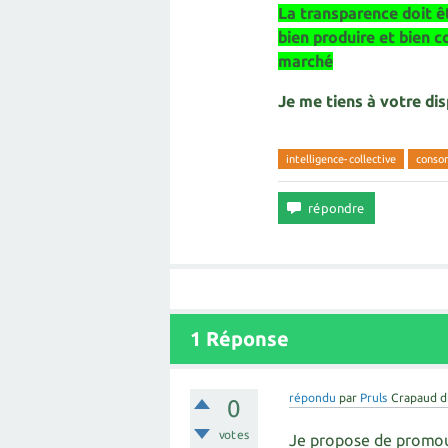
La transparence doit êt
bien produire et bien 
marché
Je me tiens à votre di
intelligence-collective
conso
1
Réponse
répondu
par
Pruls
Crapaud d
0
votes
Je propose de promouvo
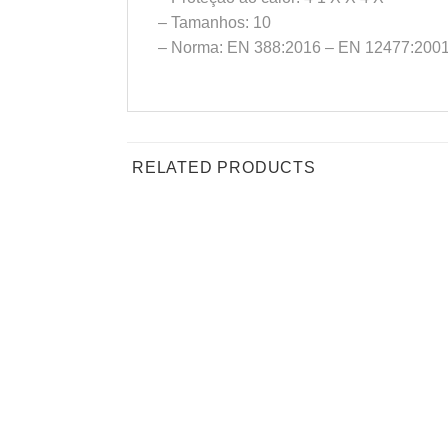
– Tamanhos: 10
– Norma: EN 388:2016 – EN 12477:200
RELATED PRODUCTS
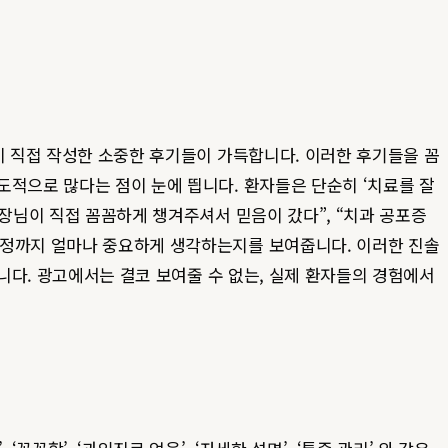
이 직접 작성한 소중한 후기들이 가득합니다. 이러한 후기들을 꼼
도적으로 많다는 점이 눈에 띕니다. 환자들은 단순히 ‘치료를 잘
원장님이 직접 꼼꼼하게 챙겨주셔서 믿음이 갔다”, “치과 공포증
안정까지 얼마나 중요하게 생각하는지를 보여줍니다. 이러한 진솔
니다. 광고에서는 결코 보여줄 수 없는, 실제 환자들의 경험에서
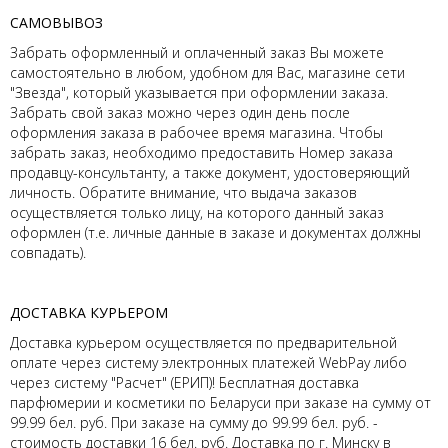
САМОВЫВОЗ
Забрать оформленный и оплаченный заказ Вы можете
самостоятельно в любом, удобном для Вас, магазине сети
"Звезда", который указывается при оформлении заказа.
Забрать свой заказ можно через один день после
оформления заказа в рабочее время магазина. Чтобы
забрать заказ, необходимо предоставить Номер заказа
продавцу-консультанту, а также документ, удостоверяющий
личность. Обратите внимание, что выдача заказов
осуществляется только лицу, на которого данный заказ
оформлен (т.е. личные данные в заказе и документах должны
совпадать).
ДОСТАВКА КУРЬЕРОМ
Доставка курьером осуществляется по предварительной
оплате через систему электронных платежей WebPay либо
через систему "Расчет" (ЕРИП)! Бесплатная доставка
парфюмерии и косметики по Беларуси при заказе на сумму от
99.99 бел. руб. При заказе на сумму до 99.99 бел. руб. -
стоимость доставки 16 бел. руб. Доставка по г. Минску в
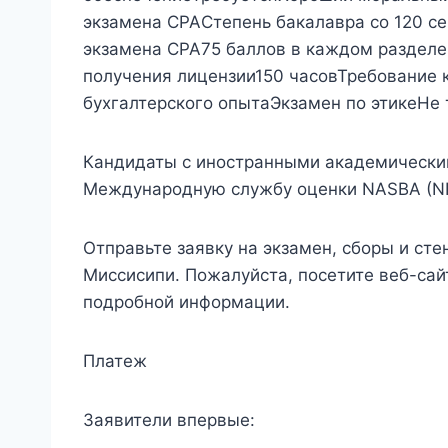
экзамена CPAСтепень бакалавра со 120 с
экзамена CPA75 баллов в каждом разделе
получения лицензии150 часовТребование к
бухгалтерского опытаЭкзамен по этикеНе 
Кандидаты с иностранными академически
Международную службу оценки NASBA (NIE
Отправьте заявку на экзамен, сборы и ст
Миссисипи. Пожалуйста, посетите веб-сай
подробной информации.
Платеж
Заявители впервые:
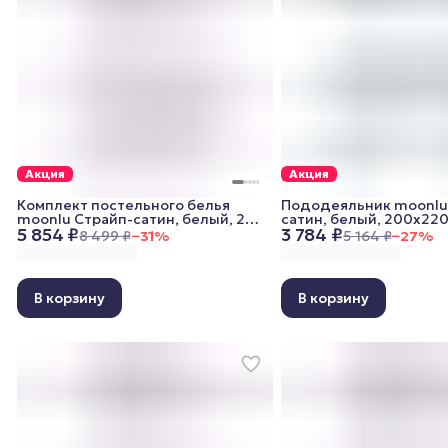
Акция
Акция
Комплект постельного белья
Пододеяльник moonlu
moonlu Страйп-сатин, белый, 2
сатин, белый, 200x220
5 854 ₽
3 784 ₽
спальный (наволочки 50x70 см)
8 499 ₽
−
31
%
5 164 ₽
−
27
%
В корзину
В корзину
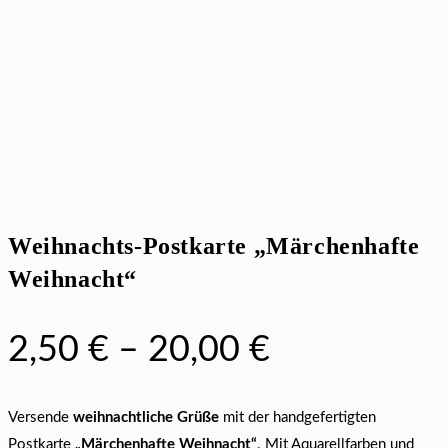
Weihnachts-Postkarte „Märchenhafte
Weihnacht“
2,50
€
–
20,00
€
Versende
weihnachtliche Grüße
mit der handgefertigten
Postkarte
„Märchenhafte Weihnacht“
. Mit Aquarellfarben und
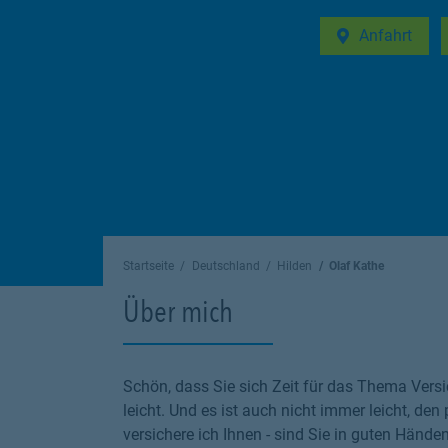
Anfahrt
Link Opens in 
Startseite
Deutschland
Hilden
Olaf Kathe
Über mich
Schön, dass Sie sich Zeit für das Thema Versi
leicht. Und es ist auch nicht immer leicht, den
versichere ich Ihnen - sind Sie in guten Hände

> Directions for this task: Set down the material again exactly. Don't carry over any pictures.

> Solution to this exercise:
La transparence doit êt
bien produire et bien 
marché
Je me tiens à votre di
intelligence-collective
conso
1
Réponse
répondu
par
Pruls
Crapaud d
0
votes
Je propose de promouvo
– Tamanhos: 10
– Norma: EN 388:2016 – EN 12477:200
RELATED PRODUCTS
이 직접 작성한 소중한 후기들이 가득합니다. 이러한 후기들을 꼼
도적으로 많다는 점이 눈에 띕니다. 환자들은 단순히 ‘치료를 잘
원장님이 직접 꼼꼼하게 챙겨주셔서 믿음이 갔다”, “치과 공포증
안정까지 얼마나 중요하게 생각하는지를 보여줍니다. 이러한 진솔
니다. 광고에서는 결코 보여줄 수 없는, 실제 환자들의 경험에서
САМОВЫВОЗ
Забрать оформленный и оплаченный заказ Вы можете
самостоятельно в любом, удобном для Вас, магазине сети
"Звезда", который указывается при оформлении заказа.
Забрать свой заказ можно через один день после
оформления заказа в рабочее время магазина. Чтобы
забрать заказ, необходимо предоставить Номер заказа
продавцу-консультанту, а также документ, удостоверяющий
личность. Обратите внимание, что выдача заказов
осуществляется только лицу, на которого данный заказ
оформлен (т.е. личные данные в заказе и документах должны
совпадать).
ДОСТАВКА КУРЬЕРОМ
Доставка курьером осуществляется по предварительной
оплате через систему электронных платежей WebPay либо
через систему "Расчет" (ЕРИП)! Бесплатная доставка
парфюмерии и косметики по Беларуси при заказе на сумму от
99.99 бел. руб. При заказе на сумму до 99.99 бел. руб. -
стоимость доставки 16 бел. руб. Доставка по г. Минску в
экзамена CPAСтепень бакалавра со 120 с
экзамена CPA75 баллов в каждом разделе
получения лицензии150 часовТребование к
бухгалтерского опытаЭкзамен по этикеНе 
Кандидаты с иностранными академически
Международную службу оценки NASBA (NIE
Отправьте заявку на экзамен, сборы и ст
Миссисипи. Пожалуйста, посетите веб-сай
подробной информации.
Платеж
Заявители впервые:
Акция
Акция
Комплект постельного белья
Пододеяльник moonlu
moonlu Страйп-сатин, белый, 2
сатин, белый, 200x220
5 854 ₽
3 784 ₽
спальный (наволочки 50x70 см)
8 499 ₽
−
31
%
5 164 ₽
−
27
%
В корзину
В корзину
Weihnachts-Postkarte „Märchenhafte
Weihnacht“
2,50
€
–
20,00
€
Versende
weihnachtliche Grüße
mit der handgefertigten
Postkarte
„Märchenhafte Weihnacht“
. Mit Aquarellfarben und
Anfahrt
Link Opens in 
Startseite
Deutschland
Hilden
Olaf Kathe
Über mich
Schön, dass Sie sich Zeit für das Thema Versi
leicht. Und es ist auch nicht immer leicht, den
versichere ich Ihnen - sind Sie in guten Hände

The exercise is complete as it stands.